È lo stesso sindaco di Londra Sadiq Khan ad annunciare la svolta: a partire da Dicembre 2017 il servizio della London Overground, ovvero la rete ferroviaria interna alla City attiva dal 2007 e comprendente ben 112 stazioni su 9 linee, sarà esteso a livello orario coprendo nel fine settimana tutte e 24 le ore disponibili, garantendo un mezzo di trasporto facile e (discretamente) capillare a tutti i turisti e -soprattutto, stando al messaggio dello stesso Khan- ai lavoratori che per necessità devono spostarsi per il centro cittadino durante le ore notturne. Il servizio, che inizialmente sarà ristretto alla tratta New Cross Gate - Dalston per poi essere esteso con il 2018 a Highbury e Islington, avrà la funzione di vero e proprio “boost economico” per la nightlife cittadina, che avrà a disposzione un servizio che permetterà a tutti gli appassionati di musica di spostarsi in facilità anche negli orari notturni da una venue all’altra, da un lato della città all’altro. L’implementazione del servizio fa seguito al progetto della metro notturna, che ha registrato in un anno un aumento di viaggi impressionate arrivando a oltre 6.5 milioni.

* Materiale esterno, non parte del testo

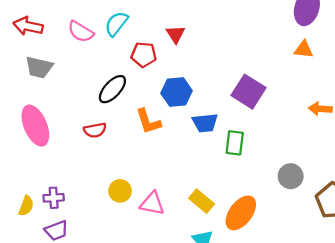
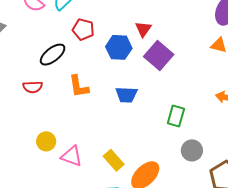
red triangle: (175, 34) -> (143, 29), moved
blue hexagon: (177, 92) -> (119, 47), moved
purple square: (249, 92) -> (159, 55), moved
green rectangle: (235, 143) -> (176, 116), moved

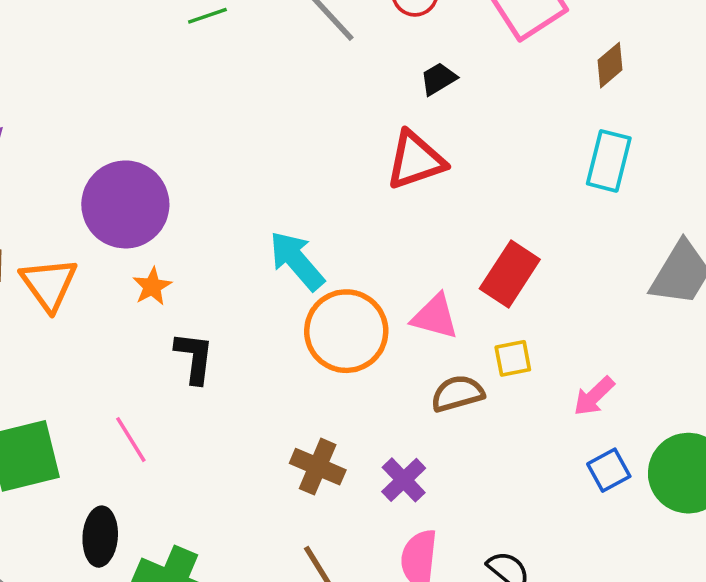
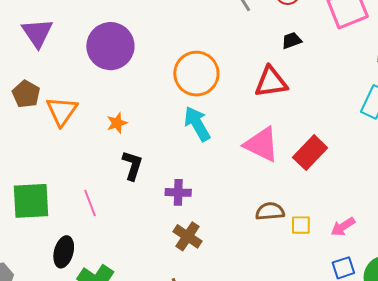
purple circle: (125, 204) -> (110, 46), moved
pink triangle: (435, 317) -> (262, 144), moved, size x1.4
orange circle: (346, 331) -> (196, 74), moved
yellow square: (513, 358) -> (301, 225), moved
purple cross: (404, 480) -> (178, 192), moved, turned 35

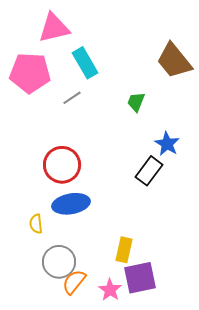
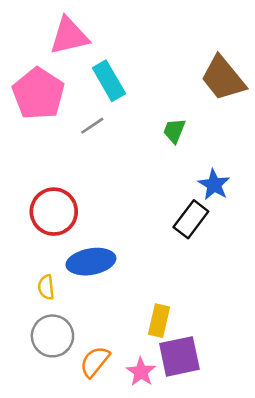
pink pentagon: (30, 73) -> (38, 94), turned 30
red circle: (62, 165) -> (54, 212), moved
gray circle: (59, 262) -> (52, 336), moved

Insomma, mentre dalle nostre parti il mondo della notte sembra avere un futuro sempre più incerto e “vuoto”, anche a causa d’infrastrutture e rapporti con le istituzioni sempre più carenti, dalle parti di Londra le cose si stanno per fare decisamente più interessanti. E pensare che meno di un anno fa, con la “disputa Fabric”, il tutto stava mettendosi nel peggiore dei modi. #Enjoythebar.